Thoracic radiographs showed severe defused pulmonary infiltrates, alveolar pattern with extensive air bronchogram. Pulmonary infiltrates most likely due to secondary insult such as ARDS, transfusion - associated circulatory overload or transfusion – related acute lung injury rather than continuing hemorrhage. Recheck thoracic ultrasound showed that the pleural effusion was resolving.

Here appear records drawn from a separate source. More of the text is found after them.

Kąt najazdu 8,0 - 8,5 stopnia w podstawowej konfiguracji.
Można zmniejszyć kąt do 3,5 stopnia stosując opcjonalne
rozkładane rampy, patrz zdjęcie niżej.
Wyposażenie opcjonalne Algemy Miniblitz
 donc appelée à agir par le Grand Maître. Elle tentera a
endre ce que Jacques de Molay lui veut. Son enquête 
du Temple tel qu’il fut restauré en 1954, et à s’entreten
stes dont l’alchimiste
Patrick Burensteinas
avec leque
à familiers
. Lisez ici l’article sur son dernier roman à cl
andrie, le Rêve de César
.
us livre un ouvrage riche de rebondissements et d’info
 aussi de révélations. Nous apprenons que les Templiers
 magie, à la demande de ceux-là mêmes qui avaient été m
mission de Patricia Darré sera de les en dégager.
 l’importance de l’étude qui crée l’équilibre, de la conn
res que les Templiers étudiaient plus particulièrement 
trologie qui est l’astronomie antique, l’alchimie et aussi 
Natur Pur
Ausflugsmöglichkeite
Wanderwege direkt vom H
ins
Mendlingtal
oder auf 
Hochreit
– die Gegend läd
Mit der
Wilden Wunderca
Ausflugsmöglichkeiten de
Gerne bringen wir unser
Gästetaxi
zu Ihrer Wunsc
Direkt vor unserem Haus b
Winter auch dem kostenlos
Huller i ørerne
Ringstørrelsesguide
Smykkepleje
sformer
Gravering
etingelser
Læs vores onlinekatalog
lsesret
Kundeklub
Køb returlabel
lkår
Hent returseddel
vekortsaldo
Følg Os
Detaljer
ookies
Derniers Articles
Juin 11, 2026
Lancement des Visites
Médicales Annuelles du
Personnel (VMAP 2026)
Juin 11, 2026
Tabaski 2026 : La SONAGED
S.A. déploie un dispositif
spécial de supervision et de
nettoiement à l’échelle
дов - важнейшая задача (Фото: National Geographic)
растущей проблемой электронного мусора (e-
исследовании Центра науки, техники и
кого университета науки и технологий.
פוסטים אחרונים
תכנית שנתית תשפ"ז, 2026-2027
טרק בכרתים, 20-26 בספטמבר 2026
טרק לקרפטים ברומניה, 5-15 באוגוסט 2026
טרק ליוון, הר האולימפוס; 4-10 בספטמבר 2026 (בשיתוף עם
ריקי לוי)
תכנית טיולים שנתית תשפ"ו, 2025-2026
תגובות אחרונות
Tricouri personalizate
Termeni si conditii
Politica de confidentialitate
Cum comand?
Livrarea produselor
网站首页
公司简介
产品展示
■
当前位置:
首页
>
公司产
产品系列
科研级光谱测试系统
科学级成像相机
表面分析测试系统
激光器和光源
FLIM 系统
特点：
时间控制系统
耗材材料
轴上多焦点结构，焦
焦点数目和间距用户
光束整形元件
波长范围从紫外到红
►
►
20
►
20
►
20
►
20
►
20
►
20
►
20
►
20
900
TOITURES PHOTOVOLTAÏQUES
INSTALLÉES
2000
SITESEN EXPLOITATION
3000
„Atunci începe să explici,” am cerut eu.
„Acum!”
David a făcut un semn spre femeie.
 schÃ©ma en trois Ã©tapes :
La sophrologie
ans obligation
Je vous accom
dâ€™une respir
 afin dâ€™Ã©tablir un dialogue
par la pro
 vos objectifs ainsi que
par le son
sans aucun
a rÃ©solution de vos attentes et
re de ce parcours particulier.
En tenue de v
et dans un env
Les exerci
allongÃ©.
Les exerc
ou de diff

Cardiovascular and coagulation parameters improved almost to normal over the course of treatment. Sophie continued to have nausea, hematemesis, melena and hematochezia, possibly due to ingesting of large quantity of blood and/or reperfusion injury.
Outcome:
Even though Sophie’s coagulopathy and subsequent hemorrhage appeared to be resolving, she was not able to overcome the respiratory insult and pulmonary infiltrates worsened. Sophie was euthanized due to her worsening condition and grave prognosis.
On necropsy, the body as a whole showed hemorrhagic diathesis which was demonstrated in all major organs. Symptoms, laboratory values, response to treatment and necropsy results consistent with warfarin exposure. It is still unclear where and how Sophie came in contact with the substance. Warfarin is an antagonist of vitamin K, a necessary element in the syntheses of clotting factors II, VII, IX and X, as well as naturally occurring endogenous anticoagulant proteins. Lack of clotting factors leads to coagulopathy, and resulting hemorrhage.